Meine Eltern stammen gebürtig aus Italien, einem Land mit einer unglaublichen Biodiversität und sehr wilden Ecken. Im Sommer 2020 machte ich mich also auf in die Apennin-Region mit dem ultimativen Ziel, Apennin-Wölfe zu tracken und zu fotografieren. Nach einer Woche intensiver Spurensuche, ein paar Sichtungen aus größerer Entfernung und vielen gewanderten Kilometern ergab sich dann endlich das erhoffte Erfolgserlebnis.
Nach dem Fund eines etwa zwei Wochen alten Kadavers eines Hirsches konnte ich Spuren nachverfolgen, die auf eine Wiese führten. Es hieß, gut getarnt zu warten und zu hoffen. Nach drei Stunden bemerkte ich die Warntöne vieler Vögel aus dem Wald, die oft ein guter Indikator dafür sind, dass etwas passieren könnte. Ein Wolf lief an der Wiese vorbei, der zweite blieb jedoch stehen und schaute herüber.

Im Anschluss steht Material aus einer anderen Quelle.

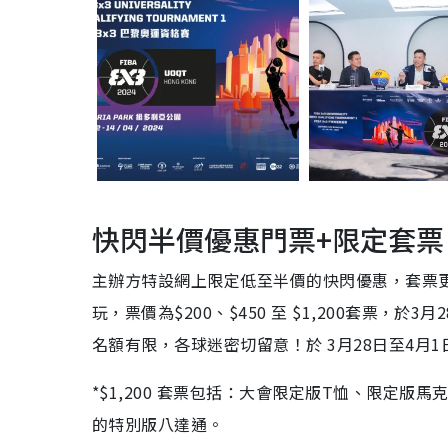
快閃半價優惠門票+限定套票
主辦方特設網上限定低至半價的快閃優惠，套票
玩，票價為$200、$450 至 $1,200套票
，於3月2
名額有限，各球迷密切留意！於 3月28日至4月1
*
$1,200 套票包括：大會限定版T恤、限定
的特別版八達通。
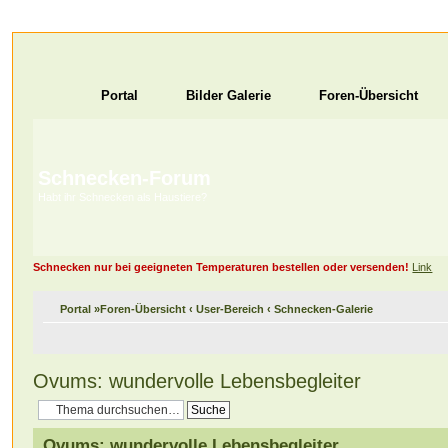
Portal
Bilder Galerie
Foren-Übersicht
Schnecken-Forum
Habt ihr Schnecken als Haustiere?
Schnecken nur bei geeigneten Temperaturen bestellen oder versenden!
Link
Portal
»
Foren-Übersicht
‹
User-Bereich
‹
Schnecken-Galerie
Ovums: wundervolle Lebensbegleiter
Ovums: wundervolle Lebensbegleiter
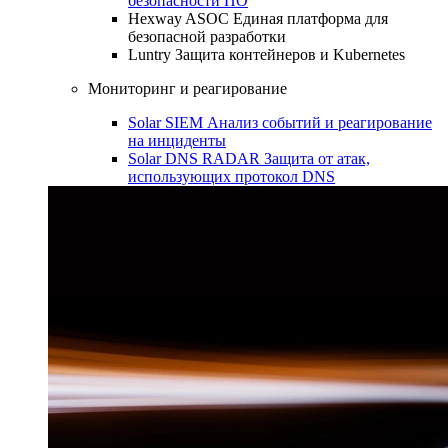
безопасности ПО
Hexway ASOC
Единая платформа для
безопасной разработки
Luntry
Защита контейнеров и Kubernetes
Мониторинг и реагирование
Solar SIEM
Анализ событий и реагирование
на инциденты
Solar DNS RADAR
Защита от атак,
использующих протокол DNS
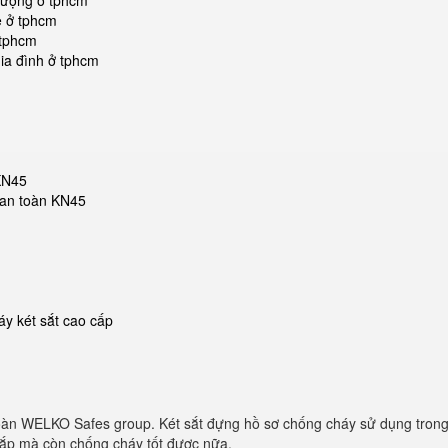
 lượng ở tphcm
ẻ ở tphcm
 tphcm
ia đình ở tphcm
 KN45
t an toàn KN45
y két sắt cao cấp
oàn WELKO Safes group. Két sắt đựng hồ sơ chống cháy sử dụng trong
 cắp mà còn chống cháy tốt được nữa.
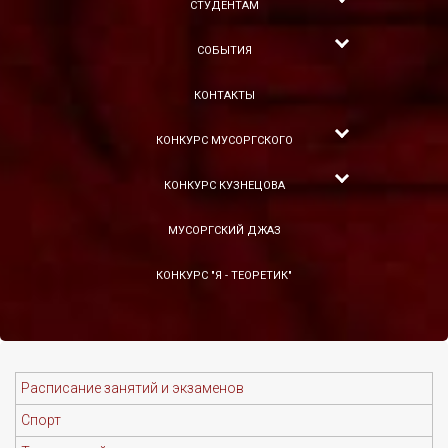
СТУДЕНТАМ
СОБЫТИЯ
КОНТАКТЫ
КОНКУРС МУСОРГСКОГО
КОНКУРС КУЗНЕЦОВА
МУСОРГСКИЙ ДЖАЗ
КОНКУРС "Я - ТЕОРЕТИК"
Расписание занятий и экзаменов
Спорт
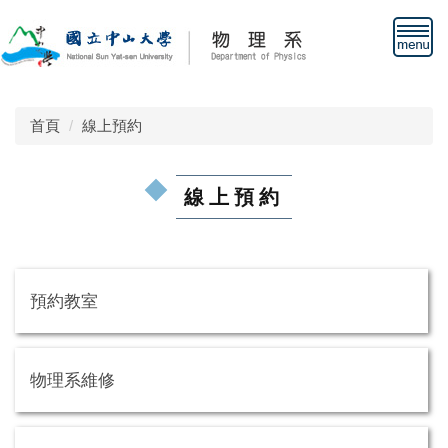
跳
到
主
要
內
容
首頁
線上預約
區
線上預約
預約教室
物理系維修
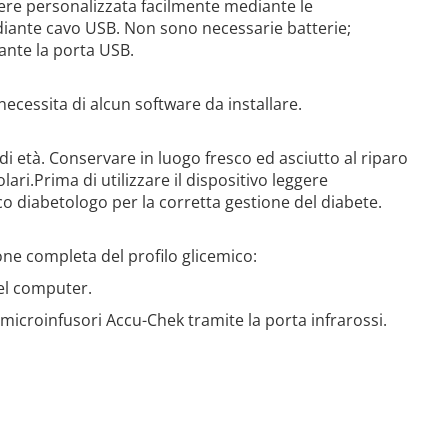
re personalizzata facilmente mediante le
diante cavo USB. Non sono necessarie batterie;
ante la porta USB.
ecessita di alcun software da installare.
di età. Conservare in luogo fresco ed asciutto al riparo
solari.Prima di utilizzare il dispositivo leggere
co diabetologo per la corretta gestione del diabete.
one completa del profilo glicemico:
el computer.
i microinfusori Accu-Chek tramite la porta infrarossi.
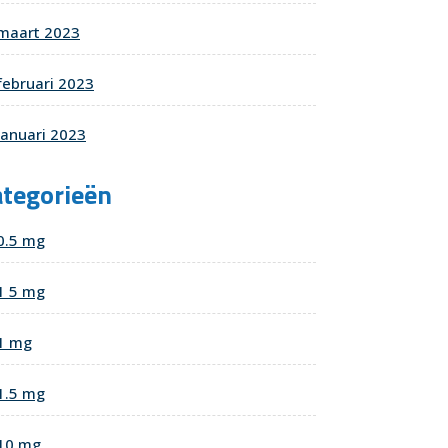
maart 2023
februari 2023
januari 2023
ategorieën
0.5 mg
1 5 mg
1 mg
1.5 mg
10 mg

Da war er also, der Moment. Der Apennin-Wolf und ich – 25, vielleicht 30 Meter voneinander entfernt, starrten wir uns an. Zu beschreiben, was in mir vorging, ist nahezu unmöglich. Nervös machte ich ein Bild nach dem anderen. Nach wenigen Minuten zog der Wolf weiter und ließ mich mit diesen wunderschönen Erinnerungen und Aufnahmen zurück.

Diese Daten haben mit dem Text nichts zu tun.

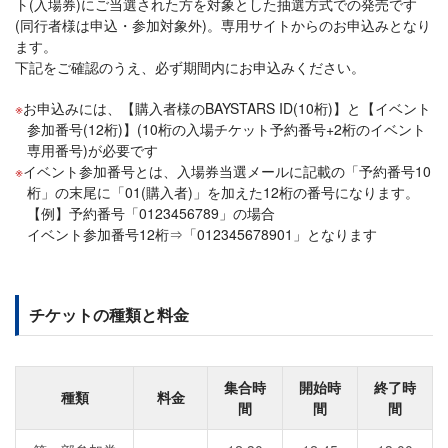
ト(入場券)にご当選された方を対象とした抽選方式での発売です
(同行者様は申込・参加対象外)。専用サイトからのお申込みとなり
ます。
下記をご確認のうえ、必ず期間内にお申込みください。
お申込みには、【購入者様のBAYSTARS ID(10桁)】と【イベント
参加番号(12桁)】(10桁の入場チケット予約番号+2桁のイベント
専用番号)が必要です
イベント参加番号とは、入場券当選メールに記載の「予約番号10
桁」の末尾に「01(購入者)」を加えた12桁の番号になります。
【例】予約番号「0123456789」の場合
イベント参加番号12桁⇒「012345678901」となります
チケットの種類と料金
集合時
開始時
終了時
種類
料金
間
間
間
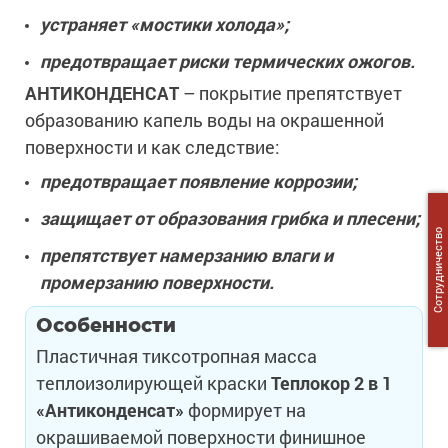
устраняет «мостики холода»;
предотвращает риски термических ожогов.
АНТИКОНДЕНСАТ
– покрытие препятствует
образованию капель воды на окрашенной
поверхности и как следствие:
предотвращает появление коррозии;
защищает от образования грибка и плесени;
Сотрудничество
препятствует намерзанию влаги и
промерзанию поверхности.
Особенности
Пластичная тиксотропная масса
теплоизолирующей краски
Теплокор 2 в 1
«Антиконденсат»
формирует на
окрашиваемой поверхности финишное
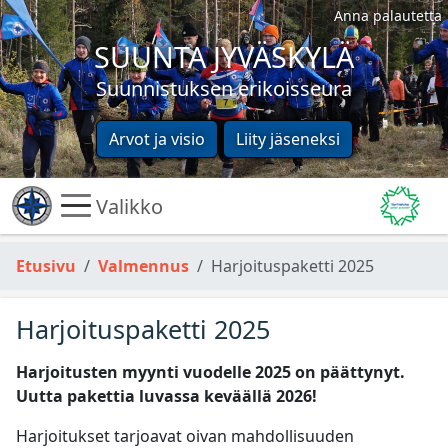
Anna palautetta
SUUNTA JYVÄSKYLÄ
Suunnistuksen erikoisseura
Arvot ja visio
Liity jäseneksi
Valikko
Etusivu
Valmennus
Harjoituspaketti 2025
Harjoituspaketti 2025
Harjoitusten myynti vuodelle 2025 on päättynyt.
Uutta pakettia luvassa keväällä 2026!
Harjoitukset tarjoavat oivan mahdollisuuden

Eine weitere Spezies hatte ich jedoch noch auf dem Schirm: Die Apennin-Gämse, eines der seltensten Säugetiere Italiens. Erneut ging es also hoch hinauf in die Berge. Oben angekommen erhaschte ich einen Blick durch das Fernglas und sah zwei Individuen auf einer erhöhten Fläche stehen. Vorsichtig tastete ich mich heran und mir gelangen auch in diesem Fall für mich unvergessliche Aufnahmen von diesen wundervollen Geschöpfen in ihrem natürlichen Habitat.

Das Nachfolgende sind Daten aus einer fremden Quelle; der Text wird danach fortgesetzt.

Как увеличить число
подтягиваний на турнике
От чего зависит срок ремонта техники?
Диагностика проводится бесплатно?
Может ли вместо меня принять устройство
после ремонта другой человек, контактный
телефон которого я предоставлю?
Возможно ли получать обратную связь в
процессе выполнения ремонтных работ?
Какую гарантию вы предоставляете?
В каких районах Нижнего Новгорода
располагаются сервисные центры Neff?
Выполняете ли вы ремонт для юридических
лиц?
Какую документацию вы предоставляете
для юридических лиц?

Als kleiner Junge träumte ich davon, Braunbären und Wölfe eines Tages in ihrem natürlichen Lebensraum sehen zu können. Nach etwa einem Monat in der skandinavischen Wildnis erfüllte sich mir dieser Traum. Aber nicht nur Wölfe und Bären waren es, für die ich nach Skandinavien reiste, sondern auch die imposanten Moschusochsen, von denen es nur noch 300 Exemplare in Norwegen gibt.
Ein gewisses Maß an Abwechslung und Kreativität sind ein wichtiger Bestandteil meiner Fotografie. So probiere ich mich auch immer wieder aus und fotografiere etwa in dunklen Lichtverhältnissen oder bin gern bei schlechtem Wetter draußen, um beispielsweise Silhouetten und besondere Stimmungen einzufangen.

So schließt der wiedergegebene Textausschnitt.